The presence of multiple autoantibodies in patients with orthostatic intolerance is consistent with the pattern found in other autoimmune disorders. For example, numerous antibodies can be detected in patients with SLE years before the onset of the disease. In addition, patients with different antibodies have diverse but predictable disease courses with organ involvement dependent on which antibodies are present [Citation38,Citation39]. In patients with orthostatic hypotension, the presence of other cholinergic symptoms was shown to be associated with higher rates of positive cholinergic antibody titers [Citation28].

So far, no controlled trials have examined the treatment modalities in such patients and only few case reports exist [Citation40,Citation41]. Gibbons et al, reported three patients with nicotinic acetylcholine receptor and refractory symptoms of syncope and orthostatic intolerance despite conventional medical therapy who responded to immunomodulatory therapy [Citation42].

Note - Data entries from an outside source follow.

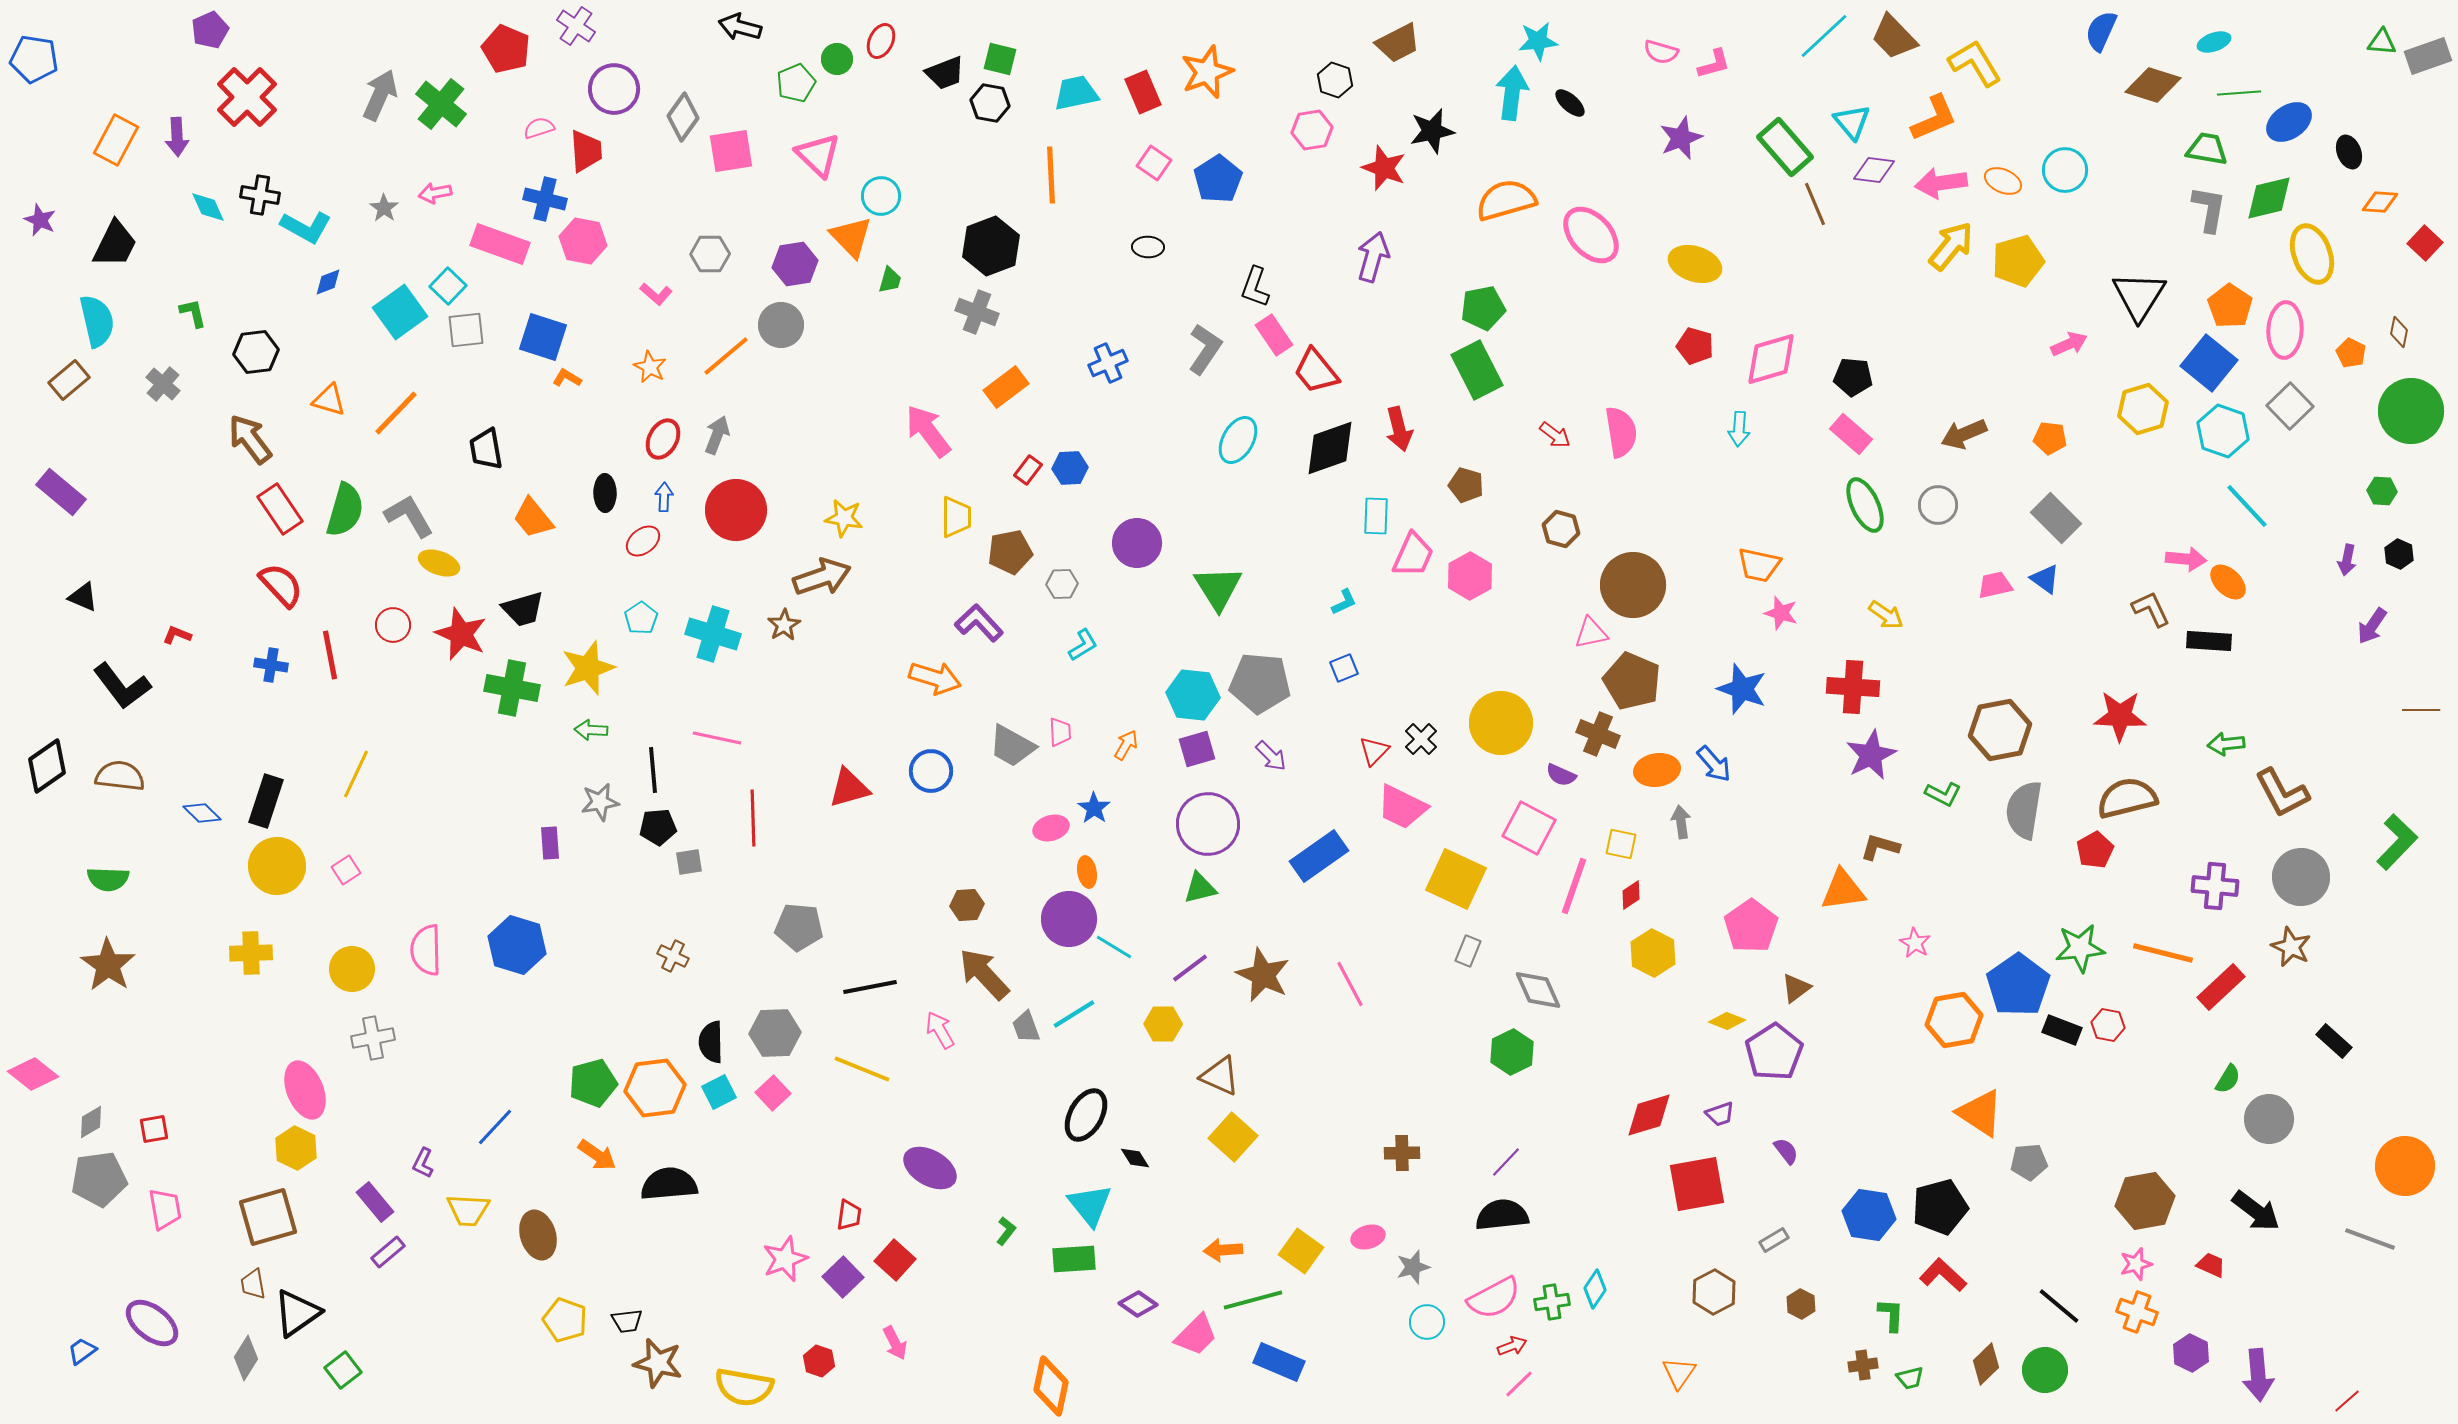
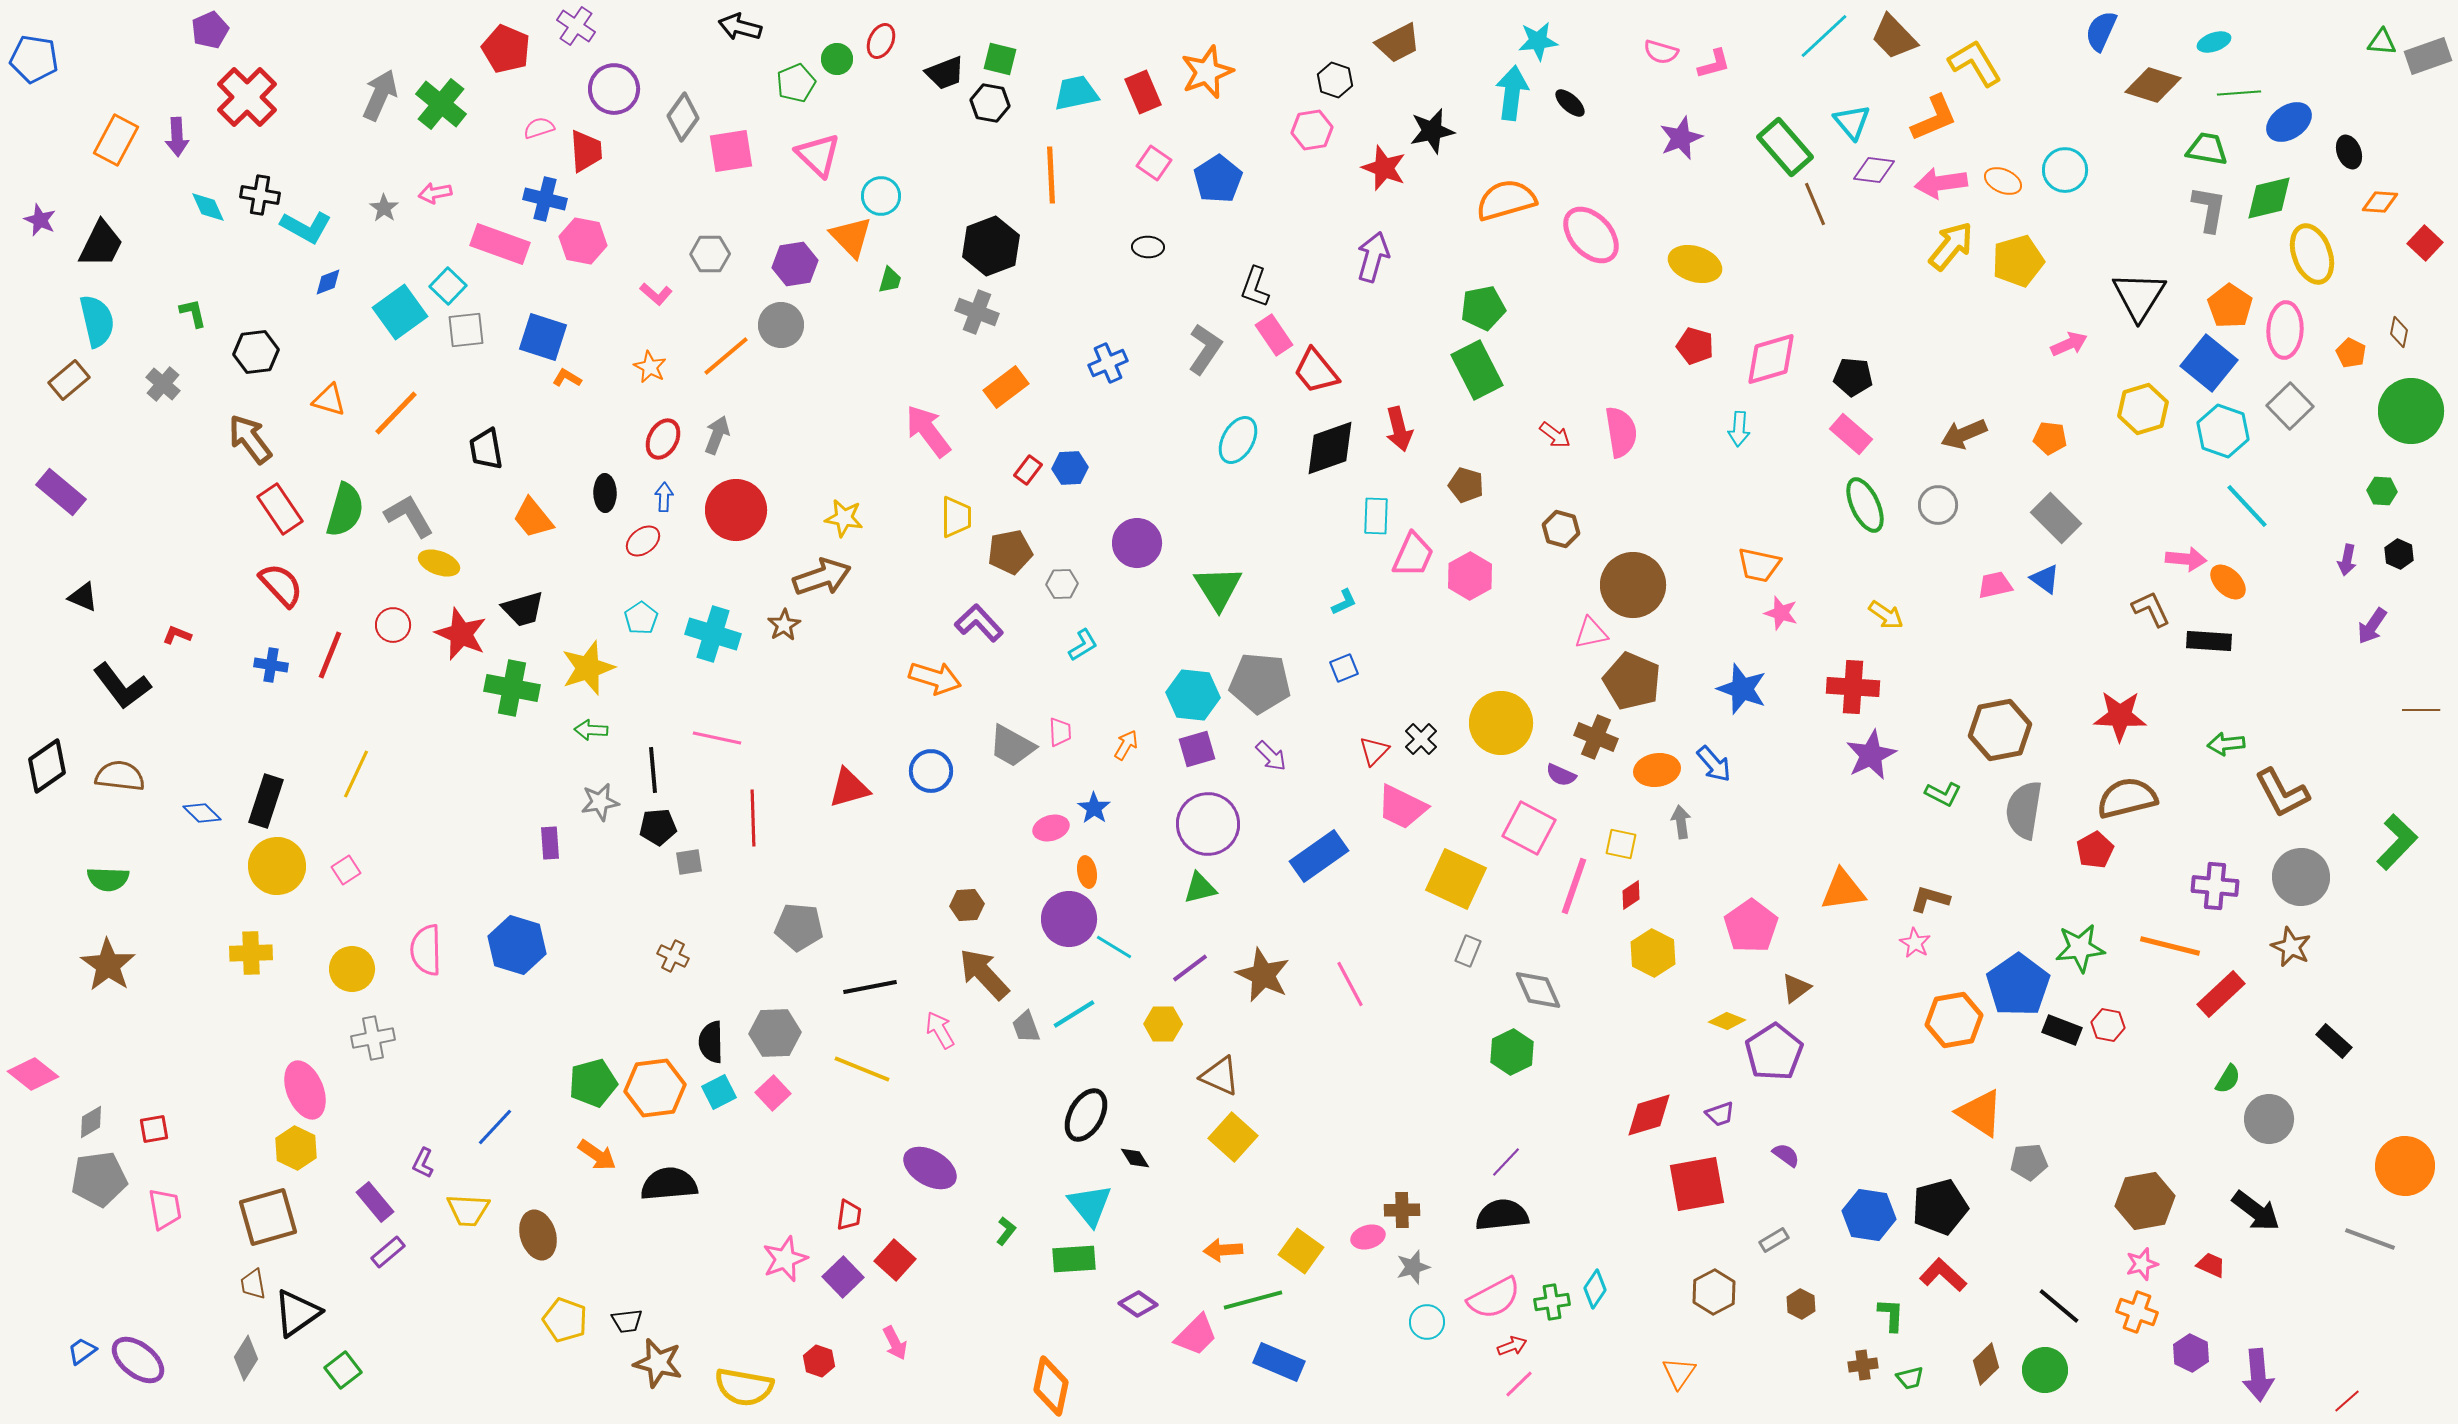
black trapezoid at (115, 244): moved 14 px left
red line at (330, 655): rotated 33 degrees clockwise
brown cross at (1598, 734): moved 2 px left, 3 px down
brown L-shape at (1880, 847): moved 50 px right, 52 px down
orange line at (2163, 953): moved 7 px right, 7 px up
red rectangle at (2221, 987): moved 7 px down
purple semicircle at (1786, 1151): moved 4 px down; rotated 16 degrees counterclockwise
brown cross at (1402, 1153): moved 57 px down
pink star at (2136, 1264): moved 6 px right
purple ellipse at (152, 1323): moved 14 px left, 37 px down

These autoantibodies do not explain the complex pathophysiology of orthostatic intolerance syndromes. Nonetheless, their cardiovascular effects improve our insight of the disease and provide a new hope for both patients and physicians for a better understanding of the disease and consequently targets for pharmacological therapy. These discoveries warrant further research to investigate whether the symptoms of orthostatic intolerance and response to treatment correlate with the type of autoantibodies present in each patient. For instance, it would be useful to know if patients with ganglionic receptor antibodies experience more muscle weakness that may be treated with Pyridostigmine compared to their counterparts without these antibodies, and whether patients with β1/β2-adrenergic receptors antibodies demonstrate more tachycardia responsive to Beta-blockers.

Conclusion

This review summarizes the available evidence correlating orthostatic intolerance syndromes with autoimmunity. While large controlled studies are lacking, the results among current reports have been consistent. Adrenergic and cholinergic receptor antibodies were found in higher proportions in patients with orthostatic intolerance compared with controls. With their cardiovascular effects, these antibodies explain some of the complex pathophysiology of orthostatic intolerance. Case reports and small series have suggested immunomodulation as a potential treatment strategy for severe cases unresponsive to conventional therapy. Further larger scale studies are warranted in this field.

Disclosure

No potential conflict of interest was reported by the author(s).